[Raw data Boundary: Start]

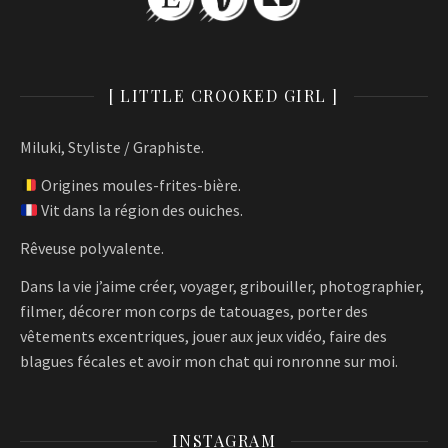
[ LITTLE CROOKED GIRL ]
Miluki, Styliste / Graphiste.
Origines moules-frites-bière.
Vit dans la région des ouiches.
Rêveuse polyvalente.
Dans la vie j’aime créer, voyager, gribouiller, photographier,
filmer, décorer mon corps de tatouages, porter des
vêtements excentriques, jouer aux jeux vidéo, faire des
blagues fécales et avoir mon chat qui ronronne sur moi.
INSTAGRAM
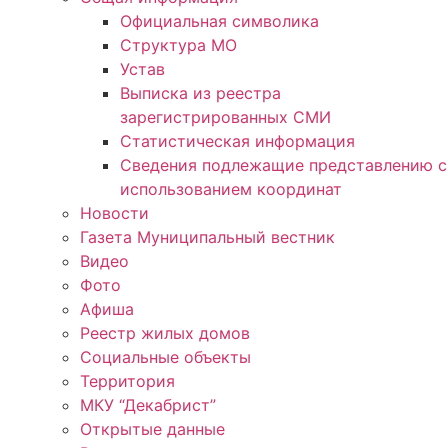
Официальная символика
Структура МО
Устав
Выписка из реестра
зарегистрированных СМИ
Статистическая информация
Сведения подлежащие представлению с
использованием координат
Новости
Газета Муниципальный вестник
Видео
Фото
Афиша
Реестр жилых домов
Социальные объекты
Территория
МКУ “Декабрист”
Открытые данные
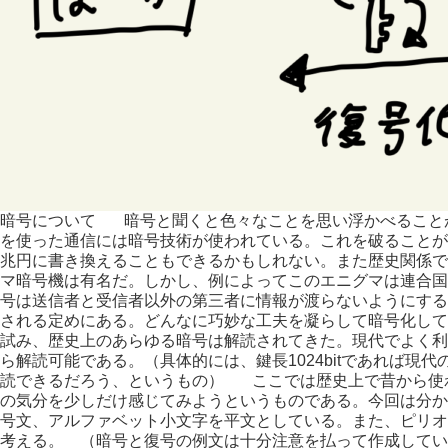
暗号について 暗号と聞くと色々なことを思い浮かべること
を使った通信には暗号技術が使われている。これを破ることがで
兆円に書き換えることもできるかもしれない。また歴史関係で
マ暗号機は有名だ。しかし、例によってこのエニグマは連合
号は送信者と受信者以外の第三者に情報が渡らないようにする
される定めにある。どんなに巧妙な工夫を凝らして暗号化して
試み、歴史上のあらゆる暗号は解読されてきた。現代でよく利
ら解読可能である。（具体的には、鍵長1024bitであれば現
読できるだろう、というもの） ここでは歴史上で昔から使
の気分を少しだけ感じてみようというものである。今回は分か
号文、アルファベット小文字を平文としている。また、ピリオ
考える。 （暗号と復号の例文は十分注意を払って作成してい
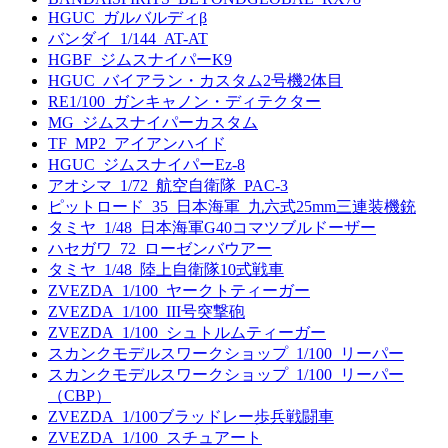
HGUC_ガルバルディβ
バンダイ_1/144_AT-AT
HGBF_ジムスナイパーK9
HGUC_バイアラン・カスタム2号機2体目
RE1/100_ガンキャノン・ディテクター
MG_ジムスナイパーカスタム
TF_MP2_アイアンハイド
HGUC_ジムスナイパーEz-8
アオシマ_1/72_航空自衛隊_PAC-3
ピットロード_35_日本海軍_九六式25mm三連装機銃
タミヤ_1/48_日本海軍G40コマツブルドーザー
ハセガワ_72_ローゼンバウアー
タミヤ_1/48_陸上自衛隊10式戦車
ZVEZDA_1/100_ヤークトティーガー
ZVEZDA_1/100_III号突撃砲
ZVEZDA_1/100_シュトルムティーガー
スカンクモデルスワークショップ_1/100_リーパー
スカンクモデルスワークショップ_1/100_リーパー
（CBP）
ZVEZDA_1/100ブラッドレー歩兵戦闘車
ZVEZDA_1/100_スチュアート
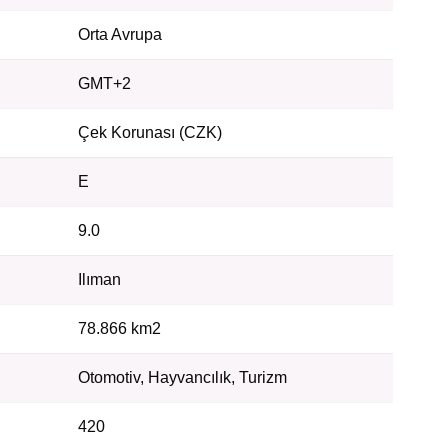
Orta Avrupa
GMT+2
Çek Korunası (CZK)
E
9.0
Ilıman
78.866 km2
Otomotiv, Hayvancılık, Turizm
420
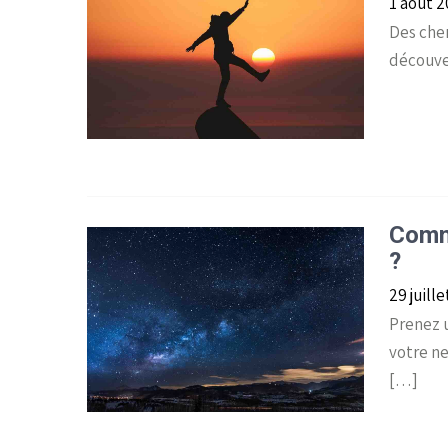
1 août 
Des cher
découve
Comme
?
29 juill
Prenez u
votre ne
[…]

[Raw data Boundary: End]

• What to do:
Verbatim repetition of the entries is required, excluding any pictures.

• Exercise result:
[ LITTLE CROOKED GIRL ]
Miluki, Styliste / Graphiste.
Origines moules-frites-bière.
Vit dans la région des ouiches.
Rêveuse polyvalente.
Dans la vie j’aime créer, voyager, gribouiller, photographier,
filmer, décorer mon corps de tatouages, porter des
vêtements excentriques, jouer aux jeux vidéo, faire des
blagues fécales et avoir mon chat qui ronronne sur moi.
INSTAGRAM
Официальная символика
Структура МО
Устав
Выписка из реестра
зарегистрированных СМИ
Статистическая информация
Сведения подлежащие представлению с
использованием координат
Новости
Газета Муниципальный вестник
Видео
Фото
Афиша
Реестр жилых домов
Социальные объекты
Территория
МКУ “Декабрист”
Открытые данные
暗号について 暗号と聞くと色々なことを思い浮かべること
を使った通信には暗号技術が使われている。これを破ることがで
兆円に書き換えることもできるかもしれない。また歴史関係で
マ暗号機は有名だ。しかし、例によってこのエニグマは連合
号は送信者と受信者以外の第三者に情報が渡らないようにする
される定めにある。どんなに巧妙な工夫を凝らして暗号化して
試み、歴史上のあらゆる暗号は解読されてきた。現代でよく利
ら解読可能である。（具体的には、鍵長1024bitであれば現
読できるだろう、というもの） ここでは歴史上で昔から使
の気分を少しだけ感じてみようというものである。今回は分か
号文、アルファベット小文字を平文としている。また、ピリオ
考える。 （暗号と復号の例文は十分注意を払って作成してい
HGUC_ガルバルディβ
バンダイ_1/144_AT-AT
HGBF_ジムスナイパーK9
HGUC_バイアラン・カスタム2号機2体目
RE1/100_ガンキャノン・ディテクター
MG_ジムスナイパーカスタム
TF_MP2_アイアンハイド
HGUC_ジムスナイパーEz-8
アオシマ_1/72_航空自衛隊_PAC-3
ピットロード_35_日本海軍_九六式25mm三連装機銃
タミヤ_1/48_日本海軍G40コマツブルドーザー
ハセガワ_72_ローゼンバウアー
タミヤ_1/48_陸上自衛隊10式戦車
ZVEZDA_1/100_ヤークトティーガー
ZVEZDA_1/100_III号突撃砲
ZVEZDA_1/100_シュトルムティーガー
スカンクモデルスワークショップ_1/100_リーパー
スカンクモデルスワークショップ_1/100_リーパー
（CBP）
ZVEZDA_1/100ブラッドレー歩兵戦闘車
ZVEZDA_1/100_スチュアート
Orta Avrupa
GMT+2
Çek Korunası (CZK)
E
9.0
Ilıman
78.866 km2
Otomotiv, Hayvancılık, Turizm
420
1 août 
Des cher
découve
Comme
?
29 juill
Prenez u
votre ne
[…]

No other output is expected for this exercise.